━━━━━ Supplied data ━━━━━
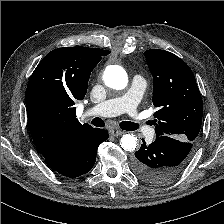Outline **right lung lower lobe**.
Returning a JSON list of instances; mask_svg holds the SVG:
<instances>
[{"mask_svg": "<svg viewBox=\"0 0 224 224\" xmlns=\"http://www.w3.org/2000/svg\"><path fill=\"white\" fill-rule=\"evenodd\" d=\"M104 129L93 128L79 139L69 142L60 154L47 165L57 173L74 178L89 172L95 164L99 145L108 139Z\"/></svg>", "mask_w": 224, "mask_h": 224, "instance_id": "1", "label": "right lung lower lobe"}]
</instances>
━━━━━
Exercise brief »
Print every record above exactly, with no pictures.

Answer box »
Outline **right lung lower lobe**.
Returning a JSON list of instances; mask_svg holds the SVG:
<instances>
[{"mask_svg": "<svg viewBox=\"0 0 224 224\" xmlns=\"http://www.w3.org/2000/svg\"><path fill=\"white\" fill-rule=\"evenodd\" d=\"M104 129L93 128L79 139L69 142L60 154L47 165L57 173L74 178L89 172L95 164L99 145L108 139Z\"/></svg>", "mask_w": 224, "mask_h": 224, "instance_id": "1", "label": "right lung lower lobe"}]
</instances>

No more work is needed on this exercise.